Items from a dataset
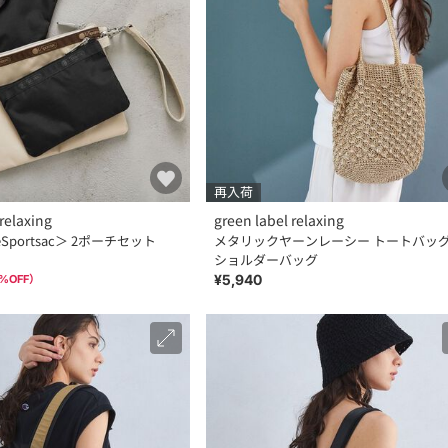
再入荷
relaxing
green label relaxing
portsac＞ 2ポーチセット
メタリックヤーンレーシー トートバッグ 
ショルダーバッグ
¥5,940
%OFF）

--

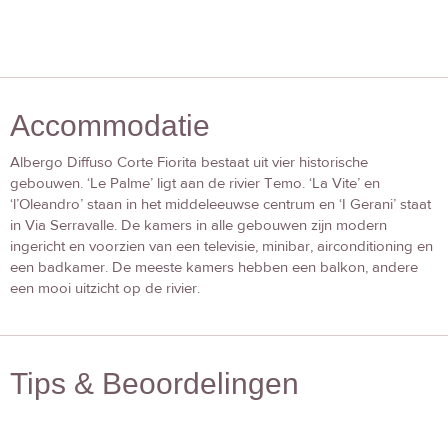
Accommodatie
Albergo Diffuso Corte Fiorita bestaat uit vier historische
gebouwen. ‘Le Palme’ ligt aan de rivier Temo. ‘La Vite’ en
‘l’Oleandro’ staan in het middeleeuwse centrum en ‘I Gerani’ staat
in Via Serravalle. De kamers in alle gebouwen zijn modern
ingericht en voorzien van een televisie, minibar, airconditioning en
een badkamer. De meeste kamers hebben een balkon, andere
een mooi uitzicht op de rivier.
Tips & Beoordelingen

--

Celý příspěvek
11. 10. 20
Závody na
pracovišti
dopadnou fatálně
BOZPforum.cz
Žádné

Required work
Which lines above contain the word "gebouwen"? List them.

Result for this exercise
gebouwen. ‘Le Palme’ ligt aan de rivier Temo. ‘La Vite’ en
in Via Serravalle. De kamers in alle gebouwen zijn modern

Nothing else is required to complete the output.